Ample et complexe, donc cette amitié artistique, mais pas seulement puisque Cocteau fut, selon les dires mêmes de Jacqueline, un ami de la famille.

Quatre cent cinquante pièces vont venir étayer cette relation particulière, ambigüe, authentique, sincère mais portée sur des courants parfois contradictoires ; une correspondance au sens large qui comporte aussi des billets glissés sous la porte, des dessins, des photographies envoyées et commentées, des livres dédicacés et quatre lettres ouvertes que Cocteau écrivit en hommage à Picasso… Sens large également dans l’ajout de pièces écrites par les compagnes de Picasso (Olga, Dora, Françoise, Jacqueline) ou adressées à elles…

Cher Jean,
Tu es toujours inépuisablement l’ami au meilleur visage et tu triomphes de tout pour être signe de vie même aux heures moroses du matin glissé sous la porte avec le journal et chaque fois la journée commence mieux grâce à toi.

Françoise Gilot

Si l’on trouve moins de lettres de Picasso, cela ne signifie pas que la relation était plutôt à sens unique, car il y eut des pertes et des vols (Cocteau fut cambriolé et sa sacoche contenant les lettres d’Apollinaire, Picasso et Colette fut pillée),  et Picasso, le reconnaissant lui-même, était avare dans le registre épistolier sans que cela ne doive prêter à interprétation : Dîtes à Max Jacob que je l’aime beaucoup et que si je ne lui écris pas, ça ne fait rien.
Même si son attitude est parfois brusque, et plonge Cocteau dans le doute et l’amertume comme le 3 juin 1957 quand Picasso lui lance Les amis me plaisent surtout quand ils partent… Il faudra une lettre de Françoise pour le rassurer : Jean, J’ai voulu t’écrire immédiatement après ton départ de la Californie.
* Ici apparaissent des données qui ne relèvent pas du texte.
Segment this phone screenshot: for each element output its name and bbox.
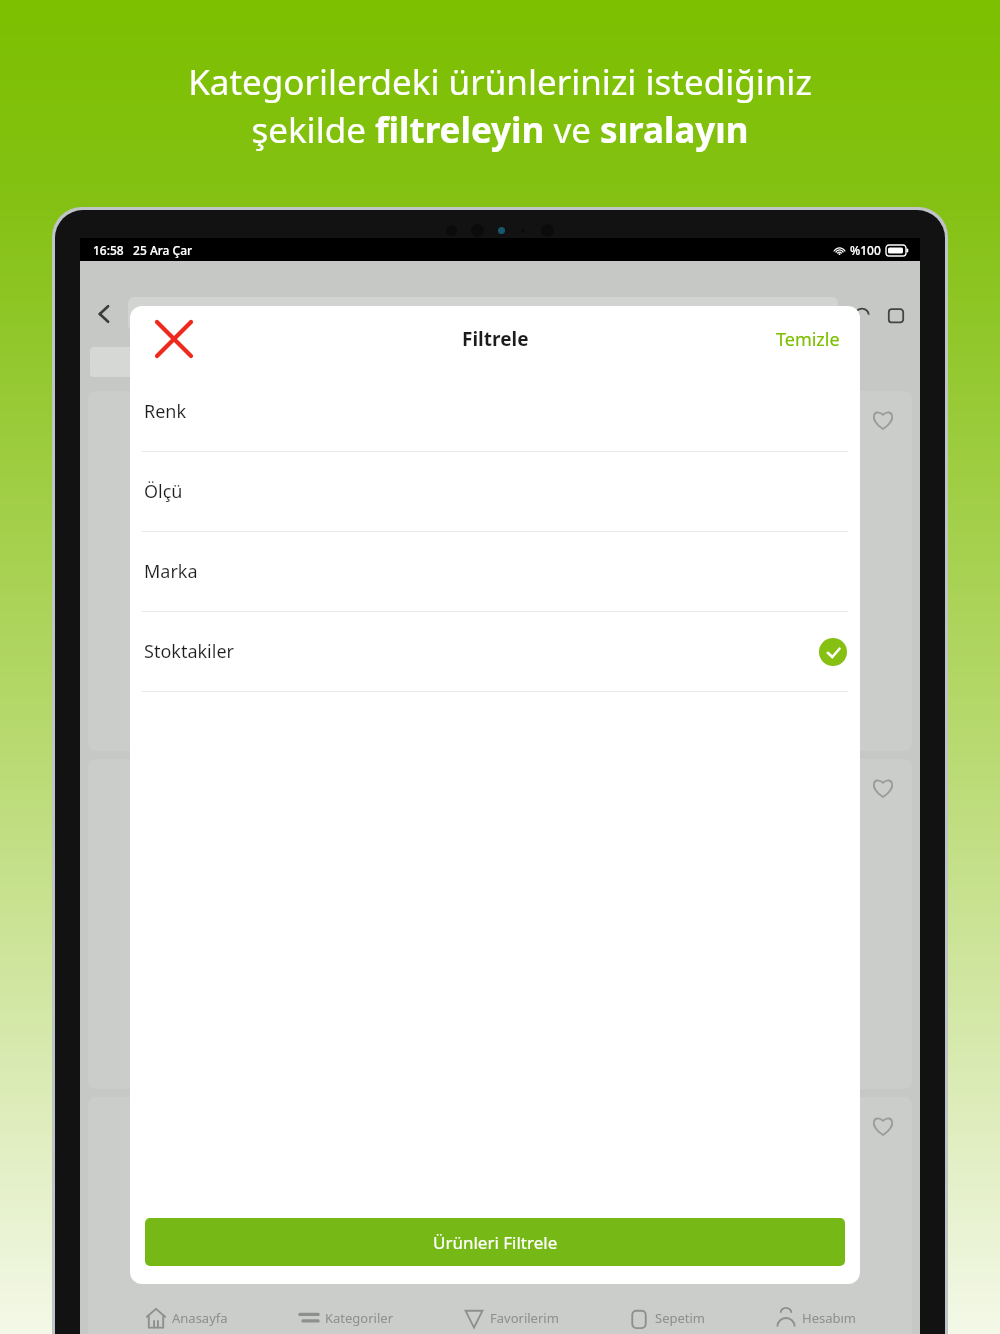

Puis j’ai pensé que l’amitié qui te lie à Pablo est tellement antérieure à ma connaissance de vous deux qu’il aurait été dérisoire de ma part de t’expliquer… t’expliquer que c’était la minute de vérité où tout peut être dit – sans gêne, sans conséquence…

Pour mieux comprendre la relation entre les deux hommes – et palier en partie à l’absence de missives de Picasso – de larges extraits des différents écrits de Cocteau – journal, lettres, textes pour des revues, etc. – sont inclus pour commenter et repositionner dans le contexte tel ou tel billet ou télégramme, ce qui offre une grande source d’information, permettant ainsi une plongée dans l’intimité du peintre, dans le contexte de l’époque. Cocteau biographe à son corps défendant… mais Cocteau bien docile, aussi, toujours prêt à faire l'effort pour ne pas risquer de contrarier cette amitié portée aussi par les compagnes du peintre, amitié qui aurait coulée à pic sans ces efforts continus...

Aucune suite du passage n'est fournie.